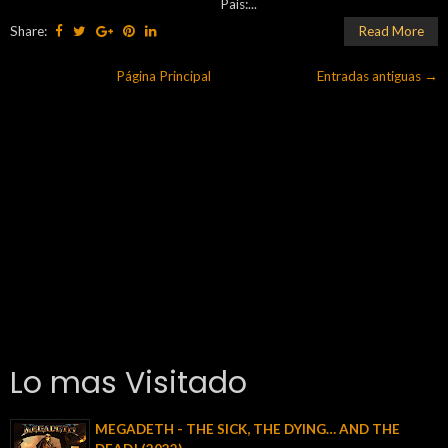
País:...
Share:
Read More
Página Principal
Entradas antiguas →
Lo mas Visitado
MEGADETH - THE SICK, THE DYING… AND THE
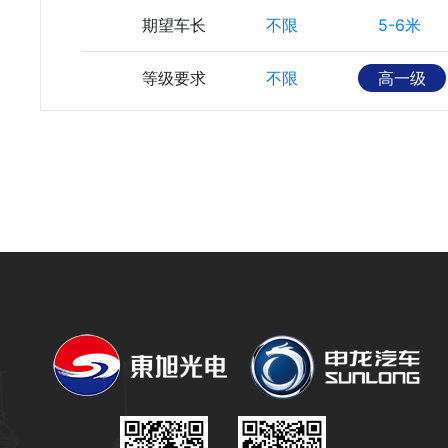
期望车长
不限
5-6米
等级要求
不限
高一级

________

» **Work request**
Leaving the pictures out, transcribe the entries above exactly as written.

» **Response to the exercise**
País:...
Share:
Read More
Página Principal
Entradas antiguas →
Lo mas Visitado
MEGADETH - THE SICK, THE DYING… AND THE
期望车长
不限
5-6米
等级要求
不限
高一级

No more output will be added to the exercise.